Mas estávamos em plena operação de dominação daquele leão rugidor de chucha, de 14 meses de idade. A partir dos 13 meses, as crianças têm que ir sentadas no seu próprio lugar, com cinto de segurança. Quem é que a convence a deixar o colo da mãe? Chora desalmadamente e parece uma enguia a fugir por debaixo do cinto. Veio uma hospedeira tentar ajudar, éramos três a tentar acalmar o leão rugidor de chucha, e a metê-lo naquela cadeira, com o cinto de segurança posto. O avião não pode descolar sem a menina estar ali sentada durante a fase de levantamento. Depois do voo levantar, ela pode voltar para o colo da mãe, mas agora não. São regras e a hospedeira disse que não podem desobedecer. Então eu brinquei com a chucha dela, brinquei com os bonecos, sentámos os bonecos no lugar dela e pusemos-lhes o cinto de segurança, para ela ver como é (a mãe em pé, entretanto – e a menina ia no meio, mas a mãe depois mudou-a para a janela). E lá conseguimos distraí-la com esta brincadeira toda, e a hospedeira trouxe aquele livro com lápis, para ela riscar, e enquanto estava entretida, a hospedeira pôs-lhe o cinto, sem ela dar conta. E ali ficou. O avião levantou voo e ela adormeceu, já nem foi preciso voltar para o colo da mãe. Ela e eu – eu também adormeci e só acordei com o aviso nos altifalantes de que vamos aterrar. Ou seja, a mãe – que se chama Michelle Tongers, é tenista, e vai jogar num campeonato internacional de ténis, em Lisboa, imagine-se – é uma tenista famosa! – foi descansada o tempo todo, ninguém a maçou neste voo. A Michelle tem o marido e outra colega de equipa sentados mais atrás, neste avião.

Lisboa à vista!

Ao chegar a casa, quando finalmente descansei, fui pesar-me. Estou com o mesmo peso de sempre: 55 kg. Há alguns anos que peso 55 kg, o peso tem estado estável e assim continua. Também liguei o rádio, na minha habitual estação da Antena 2, de música clássica. Que saudades tenho de ouvir música. Eu levei o ipod para a Arménia, mas não é a mesma coisa ouvir nos fones, e os fios não dão jeito, enquanto pinto. Da próxima vez tenho que levar a minha coluna portátil para ligar ao ipod e pintar a ouvir música, pelo estúdio inteiro.

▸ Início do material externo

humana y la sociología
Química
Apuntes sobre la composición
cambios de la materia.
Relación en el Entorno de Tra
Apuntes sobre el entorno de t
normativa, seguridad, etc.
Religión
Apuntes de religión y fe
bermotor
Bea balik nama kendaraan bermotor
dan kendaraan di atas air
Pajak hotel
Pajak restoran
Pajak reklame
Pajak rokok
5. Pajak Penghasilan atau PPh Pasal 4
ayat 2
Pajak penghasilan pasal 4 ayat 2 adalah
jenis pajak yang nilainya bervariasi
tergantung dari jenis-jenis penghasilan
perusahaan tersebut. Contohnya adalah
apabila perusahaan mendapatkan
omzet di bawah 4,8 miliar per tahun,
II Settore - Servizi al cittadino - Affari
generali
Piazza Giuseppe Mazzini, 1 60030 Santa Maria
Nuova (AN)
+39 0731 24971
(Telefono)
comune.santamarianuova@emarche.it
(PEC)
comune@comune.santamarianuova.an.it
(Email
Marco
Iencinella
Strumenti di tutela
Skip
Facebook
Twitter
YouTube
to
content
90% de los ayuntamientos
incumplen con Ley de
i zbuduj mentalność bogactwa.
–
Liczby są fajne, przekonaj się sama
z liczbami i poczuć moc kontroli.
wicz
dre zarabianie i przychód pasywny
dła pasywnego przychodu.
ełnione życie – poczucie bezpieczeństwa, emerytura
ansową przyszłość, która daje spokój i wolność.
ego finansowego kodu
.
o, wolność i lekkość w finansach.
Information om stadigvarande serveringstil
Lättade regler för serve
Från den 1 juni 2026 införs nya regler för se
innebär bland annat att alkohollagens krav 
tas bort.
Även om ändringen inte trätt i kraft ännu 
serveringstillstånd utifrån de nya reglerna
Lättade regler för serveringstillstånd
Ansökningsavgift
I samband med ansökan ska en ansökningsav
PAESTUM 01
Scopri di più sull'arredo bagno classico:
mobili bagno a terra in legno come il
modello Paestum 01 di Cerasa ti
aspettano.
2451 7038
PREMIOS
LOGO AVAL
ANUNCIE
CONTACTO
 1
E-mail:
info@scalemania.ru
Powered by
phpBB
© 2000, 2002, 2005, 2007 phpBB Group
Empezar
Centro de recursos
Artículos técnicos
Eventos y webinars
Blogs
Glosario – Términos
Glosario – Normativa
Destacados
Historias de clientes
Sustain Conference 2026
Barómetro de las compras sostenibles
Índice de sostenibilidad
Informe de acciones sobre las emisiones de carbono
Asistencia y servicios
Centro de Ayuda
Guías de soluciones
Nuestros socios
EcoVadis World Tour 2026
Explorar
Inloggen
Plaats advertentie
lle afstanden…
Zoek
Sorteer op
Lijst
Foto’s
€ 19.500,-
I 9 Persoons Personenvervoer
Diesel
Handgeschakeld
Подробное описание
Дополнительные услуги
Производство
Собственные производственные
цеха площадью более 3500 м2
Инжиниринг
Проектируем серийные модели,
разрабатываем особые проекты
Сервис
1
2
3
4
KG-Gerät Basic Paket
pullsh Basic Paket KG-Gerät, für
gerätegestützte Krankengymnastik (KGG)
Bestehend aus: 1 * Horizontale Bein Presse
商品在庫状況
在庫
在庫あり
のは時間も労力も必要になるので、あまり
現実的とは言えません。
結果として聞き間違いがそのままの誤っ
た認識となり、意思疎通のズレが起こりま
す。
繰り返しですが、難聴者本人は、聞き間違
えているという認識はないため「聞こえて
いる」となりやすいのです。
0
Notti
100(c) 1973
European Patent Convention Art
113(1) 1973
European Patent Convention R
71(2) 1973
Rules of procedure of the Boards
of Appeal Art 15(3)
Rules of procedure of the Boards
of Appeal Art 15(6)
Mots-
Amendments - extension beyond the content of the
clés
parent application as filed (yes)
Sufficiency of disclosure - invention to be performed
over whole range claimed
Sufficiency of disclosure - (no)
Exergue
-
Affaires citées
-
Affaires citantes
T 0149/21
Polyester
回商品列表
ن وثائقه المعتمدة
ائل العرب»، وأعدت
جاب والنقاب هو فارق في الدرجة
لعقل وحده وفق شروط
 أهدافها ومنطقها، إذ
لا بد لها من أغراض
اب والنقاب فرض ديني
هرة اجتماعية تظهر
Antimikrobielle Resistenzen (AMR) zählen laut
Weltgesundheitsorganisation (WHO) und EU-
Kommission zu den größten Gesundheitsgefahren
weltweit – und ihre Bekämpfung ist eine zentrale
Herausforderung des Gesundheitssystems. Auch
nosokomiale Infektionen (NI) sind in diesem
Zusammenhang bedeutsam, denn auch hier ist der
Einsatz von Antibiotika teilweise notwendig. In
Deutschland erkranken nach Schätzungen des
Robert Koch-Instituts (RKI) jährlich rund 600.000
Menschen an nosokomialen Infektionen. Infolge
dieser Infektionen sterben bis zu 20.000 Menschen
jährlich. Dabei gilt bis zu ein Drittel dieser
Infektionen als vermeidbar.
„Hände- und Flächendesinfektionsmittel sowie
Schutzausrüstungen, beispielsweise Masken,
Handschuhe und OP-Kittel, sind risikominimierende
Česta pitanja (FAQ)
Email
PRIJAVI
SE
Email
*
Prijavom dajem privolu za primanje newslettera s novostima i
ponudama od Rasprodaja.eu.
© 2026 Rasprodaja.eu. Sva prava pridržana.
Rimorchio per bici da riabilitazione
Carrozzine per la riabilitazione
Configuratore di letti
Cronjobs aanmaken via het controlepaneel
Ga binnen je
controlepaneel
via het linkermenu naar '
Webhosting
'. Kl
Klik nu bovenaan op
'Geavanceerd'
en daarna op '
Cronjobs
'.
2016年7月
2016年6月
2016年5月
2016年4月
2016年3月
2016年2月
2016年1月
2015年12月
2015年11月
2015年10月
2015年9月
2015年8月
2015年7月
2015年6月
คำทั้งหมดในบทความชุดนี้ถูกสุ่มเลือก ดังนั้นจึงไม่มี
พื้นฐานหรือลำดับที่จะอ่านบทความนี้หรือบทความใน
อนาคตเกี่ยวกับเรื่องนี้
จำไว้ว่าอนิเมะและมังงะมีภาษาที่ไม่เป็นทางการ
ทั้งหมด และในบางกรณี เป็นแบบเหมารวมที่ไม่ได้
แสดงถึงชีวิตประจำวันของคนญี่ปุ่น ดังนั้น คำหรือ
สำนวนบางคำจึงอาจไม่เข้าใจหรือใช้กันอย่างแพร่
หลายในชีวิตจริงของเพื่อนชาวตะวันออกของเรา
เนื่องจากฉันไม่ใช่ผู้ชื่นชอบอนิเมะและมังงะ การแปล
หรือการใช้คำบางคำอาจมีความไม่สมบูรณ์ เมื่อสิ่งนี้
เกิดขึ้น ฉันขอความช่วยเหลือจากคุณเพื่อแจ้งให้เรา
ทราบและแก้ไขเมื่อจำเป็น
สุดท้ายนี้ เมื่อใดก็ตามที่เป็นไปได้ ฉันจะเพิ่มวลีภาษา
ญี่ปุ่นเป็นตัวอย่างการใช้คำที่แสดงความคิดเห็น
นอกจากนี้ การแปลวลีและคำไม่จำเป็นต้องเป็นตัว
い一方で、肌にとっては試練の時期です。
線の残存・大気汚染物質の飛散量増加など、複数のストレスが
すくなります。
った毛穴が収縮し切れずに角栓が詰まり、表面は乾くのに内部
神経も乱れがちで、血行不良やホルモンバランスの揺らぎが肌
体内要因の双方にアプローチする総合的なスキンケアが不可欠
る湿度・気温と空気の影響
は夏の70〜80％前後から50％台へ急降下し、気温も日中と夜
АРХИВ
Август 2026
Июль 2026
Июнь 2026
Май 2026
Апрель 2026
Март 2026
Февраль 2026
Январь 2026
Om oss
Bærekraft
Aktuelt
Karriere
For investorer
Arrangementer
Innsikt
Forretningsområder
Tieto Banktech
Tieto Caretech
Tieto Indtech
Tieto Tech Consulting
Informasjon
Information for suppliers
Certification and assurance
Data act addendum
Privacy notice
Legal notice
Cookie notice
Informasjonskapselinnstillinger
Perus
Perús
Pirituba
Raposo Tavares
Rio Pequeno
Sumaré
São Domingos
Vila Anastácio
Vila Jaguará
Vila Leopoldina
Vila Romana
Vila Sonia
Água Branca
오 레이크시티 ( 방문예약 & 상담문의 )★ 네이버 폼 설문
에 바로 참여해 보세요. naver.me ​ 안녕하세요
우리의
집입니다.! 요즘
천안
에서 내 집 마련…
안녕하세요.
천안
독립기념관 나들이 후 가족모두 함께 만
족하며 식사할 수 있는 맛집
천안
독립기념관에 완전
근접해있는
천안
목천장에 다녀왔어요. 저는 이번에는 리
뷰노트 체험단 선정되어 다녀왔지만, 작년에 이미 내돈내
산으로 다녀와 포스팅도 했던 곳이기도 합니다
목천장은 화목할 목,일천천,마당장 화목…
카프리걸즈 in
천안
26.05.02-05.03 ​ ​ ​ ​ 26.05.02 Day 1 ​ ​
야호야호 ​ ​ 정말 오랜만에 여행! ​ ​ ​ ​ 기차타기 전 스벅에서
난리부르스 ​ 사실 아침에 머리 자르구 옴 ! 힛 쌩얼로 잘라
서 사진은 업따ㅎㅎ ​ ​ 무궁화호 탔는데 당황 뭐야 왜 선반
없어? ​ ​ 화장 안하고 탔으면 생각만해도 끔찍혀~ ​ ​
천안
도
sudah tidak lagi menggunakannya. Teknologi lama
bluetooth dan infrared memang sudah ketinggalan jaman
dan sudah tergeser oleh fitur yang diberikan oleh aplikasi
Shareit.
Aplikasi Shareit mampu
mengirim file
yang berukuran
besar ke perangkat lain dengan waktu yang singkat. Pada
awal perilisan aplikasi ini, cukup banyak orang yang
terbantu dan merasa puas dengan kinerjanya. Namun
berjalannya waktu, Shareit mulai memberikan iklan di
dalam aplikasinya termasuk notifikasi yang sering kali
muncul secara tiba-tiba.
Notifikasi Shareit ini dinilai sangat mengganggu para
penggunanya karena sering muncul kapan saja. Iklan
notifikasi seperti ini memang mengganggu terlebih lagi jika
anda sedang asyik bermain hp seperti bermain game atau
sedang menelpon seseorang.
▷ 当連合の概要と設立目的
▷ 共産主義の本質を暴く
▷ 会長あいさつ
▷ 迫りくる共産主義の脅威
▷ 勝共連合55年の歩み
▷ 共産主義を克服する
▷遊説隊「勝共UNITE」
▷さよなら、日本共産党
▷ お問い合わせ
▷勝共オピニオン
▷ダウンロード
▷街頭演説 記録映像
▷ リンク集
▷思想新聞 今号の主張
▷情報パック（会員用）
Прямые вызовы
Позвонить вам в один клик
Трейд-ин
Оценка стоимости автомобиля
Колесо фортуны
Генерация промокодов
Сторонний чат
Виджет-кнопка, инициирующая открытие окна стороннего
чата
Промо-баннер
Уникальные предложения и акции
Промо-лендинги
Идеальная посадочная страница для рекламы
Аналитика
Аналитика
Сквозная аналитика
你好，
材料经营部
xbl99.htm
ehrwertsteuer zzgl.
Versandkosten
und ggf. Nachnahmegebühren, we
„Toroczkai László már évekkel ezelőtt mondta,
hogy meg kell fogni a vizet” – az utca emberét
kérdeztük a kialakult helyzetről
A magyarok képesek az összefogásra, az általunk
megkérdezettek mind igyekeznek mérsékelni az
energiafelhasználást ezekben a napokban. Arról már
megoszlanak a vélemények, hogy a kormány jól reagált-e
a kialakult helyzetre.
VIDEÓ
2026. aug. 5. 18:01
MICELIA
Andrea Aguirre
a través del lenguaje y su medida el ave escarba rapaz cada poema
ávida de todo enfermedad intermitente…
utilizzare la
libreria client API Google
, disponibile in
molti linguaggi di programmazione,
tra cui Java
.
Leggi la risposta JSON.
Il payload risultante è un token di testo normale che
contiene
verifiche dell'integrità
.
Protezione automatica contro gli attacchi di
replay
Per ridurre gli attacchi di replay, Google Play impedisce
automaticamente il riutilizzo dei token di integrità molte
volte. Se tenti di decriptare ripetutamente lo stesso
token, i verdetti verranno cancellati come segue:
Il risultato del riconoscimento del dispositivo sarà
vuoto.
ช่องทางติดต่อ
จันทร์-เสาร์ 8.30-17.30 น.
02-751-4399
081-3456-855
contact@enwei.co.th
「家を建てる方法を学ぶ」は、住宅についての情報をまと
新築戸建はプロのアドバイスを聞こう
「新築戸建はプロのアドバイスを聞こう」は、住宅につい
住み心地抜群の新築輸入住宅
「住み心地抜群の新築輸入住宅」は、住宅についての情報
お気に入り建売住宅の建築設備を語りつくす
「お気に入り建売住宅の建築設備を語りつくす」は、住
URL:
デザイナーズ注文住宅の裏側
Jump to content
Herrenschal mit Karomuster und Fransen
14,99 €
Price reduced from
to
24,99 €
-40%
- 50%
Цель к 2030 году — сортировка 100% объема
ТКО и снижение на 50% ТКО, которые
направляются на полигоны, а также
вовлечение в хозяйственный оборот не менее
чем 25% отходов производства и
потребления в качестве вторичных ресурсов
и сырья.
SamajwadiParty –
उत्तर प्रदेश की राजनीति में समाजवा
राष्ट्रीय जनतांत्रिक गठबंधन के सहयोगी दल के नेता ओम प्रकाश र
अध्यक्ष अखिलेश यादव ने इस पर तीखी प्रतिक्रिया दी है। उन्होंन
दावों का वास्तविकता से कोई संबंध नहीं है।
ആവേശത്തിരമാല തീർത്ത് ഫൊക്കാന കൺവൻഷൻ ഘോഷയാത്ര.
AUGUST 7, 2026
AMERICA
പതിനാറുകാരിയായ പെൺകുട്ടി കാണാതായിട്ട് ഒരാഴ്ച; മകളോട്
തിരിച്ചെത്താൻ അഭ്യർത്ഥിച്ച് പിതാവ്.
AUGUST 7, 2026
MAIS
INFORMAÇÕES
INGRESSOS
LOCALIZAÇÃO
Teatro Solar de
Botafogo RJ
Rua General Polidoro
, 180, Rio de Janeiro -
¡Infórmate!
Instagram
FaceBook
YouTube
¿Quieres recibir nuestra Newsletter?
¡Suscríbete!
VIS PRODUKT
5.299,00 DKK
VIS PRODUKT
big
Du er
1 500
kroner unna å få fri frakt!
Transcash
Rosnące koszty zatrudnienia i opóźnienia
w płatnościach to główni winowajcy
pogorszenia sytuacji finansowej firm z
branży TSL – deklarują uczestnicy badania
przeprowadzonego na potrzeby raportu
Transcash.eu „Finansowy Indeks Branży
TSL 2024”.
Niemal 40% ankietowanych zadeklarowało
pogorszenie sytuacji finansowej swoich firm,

Ainda voltei com alguns figos e nozes, e até um bocadinho de um chocolate que levei para lá. Foram passear à Arménia e voltaram. Os baklavas da Milena também vieram comigo e ainda comi dois pelo caminho. Enviei-lhe uma mensagem, já em Lisboa, com a foto dos baklavas em cima da minha mesa, com vista sobre Lisboa.
Tirando as atribulações com os táxis partilhados, esta viagem foi memorável e trago comigo muito boas recordações das magníficas aventuras de bicicleta, das pessoas com quem eu me cruzei e que me receberam tão bem, da rica história da Arménia – e também tão triste, nos tempos modernos, com o genocídio de 1915, que marcou para sempre a história do país, e posteriormente o terramoto de 1988.